Pejuanghukum45news.my.id Lebak – Mencuatnya dugaan pungutan dana anggaran pembangunan pentas seni permanen dan biaya kenaikan kelas sebesar Rp 150.000, yang dibebankan kepada orang tua siswa di SDN 1 Sawarna Timur dengan dalih hasil kesepakatan komite sekolah mendapat perhatian dari Aktivitas Lebak selatan
Aktivis tersebut menyatakan akan mengkaji secara mendalam tugas pokok dan fungsi (tupoksi) komite sekolah guna memastikan apakah mekanisme yang ditempuh telah sesuai dengan ketentuan perundang-undangan.
Aktivis Lebakselatan menegaskan bahwa komite sekolah merupakan lembaga mandiri yang berfungsi membantu peningkatan mutu layanan pendidikan, bukan sebagai alat legitimasi untuk membebankan pungutan kepada wali murid.
Oleh karena itu, pihaknya akan menelusuri proses pengambilan keputusan, dasar hukum, hingga bentuk partisipasi masyarakat yang dijadikan landasan penarikan dana tersebut.
Menurut ketentuan Permendikbud Nomor 75 Tahun 2016 tentang Komite Sekolah, komite memiliki tugas memberikan pertimbangan terhadap kebijakan sekolah, menggalang dukungan sumber daya pendidikan secara transparan, melakukan pengawasan pelayanan pendidikan, serta menindaklanjuti aspirasi masyarakat.
Komite juga wajib menjalankan fungsinya secara demokratis, profesional, transparan, dan akuntabel.
“Jika benar terdapat pungutan yang sifatnya mengikat, ditetapkan nominalnya, dan menjadi kewajiban bagi orang tua siswa, maka perlu dikaji apakah hal tersebut masih masuk kategori sumbangan sukarela atau justru telah memenuhi unsur pungutan yang bertentangan dengan aturan,” ujar Deden Aditia.
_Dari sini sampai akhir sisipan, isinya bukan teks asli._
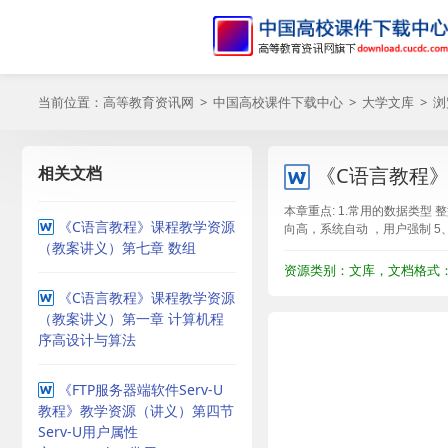
当前位置：
高等教育资讯网
>
中国高校课件下载中心
>
大学文库
> 
相关文档
《C语言教程
本章重点: 1.常用的数据类型 
《C语言教程》课程教学资源
向高，系统自动 ，用户强制 5
（教案讲义）第七章 数组
资源类别：文库，文档格式：D
《C语言教程》课程教学资源
（教案讲义）第一章 计算机程
序高设计与算法
《FTP服务器端软件Serv-U
教程》教学资源（讲义）第四节
Serv-U用户属性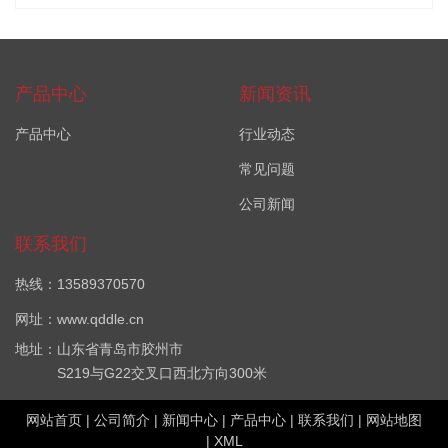
产品中心
新闻资讯
产品中心
行业动态
常见问题
公司新闻
联系我们
热线：13589370570
网址：www.qddle.cn
地址：山东省青岛市胶州市
S219与G22交叉口西北方向300米
网站首页
|
公司简介
|
新闻中心
|
产品中心
|
联系我们
|
网站地图
|
XML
Deden juga meminta pihak sekolah dan komite sekolah membuka dokumen hasil rapat, berita acara musyawarah, serta rincian penggunaan dana kepada publik guna menghindari polemik berkepanjangan.
Transparansi dinilai penting agar masyarakat memperoleh kepastian bahwa setiap bentuk kontribusi orang tua siswa dilakukan sesuai regulasi dan tidak menimbulkan beban yang memberatkan.
Hingga berita ini ditulis, pihak sekolah maupun pengurus komite sekolah belum memberikan keterangan resmi terkait dugaan pungutan tersebut.
Deden menyatakan akan mengumpulkan data dan keterangan dari berbagai pihak sebelum menentukan langkah lanjutan sesuai koridor hukum yang berlaku.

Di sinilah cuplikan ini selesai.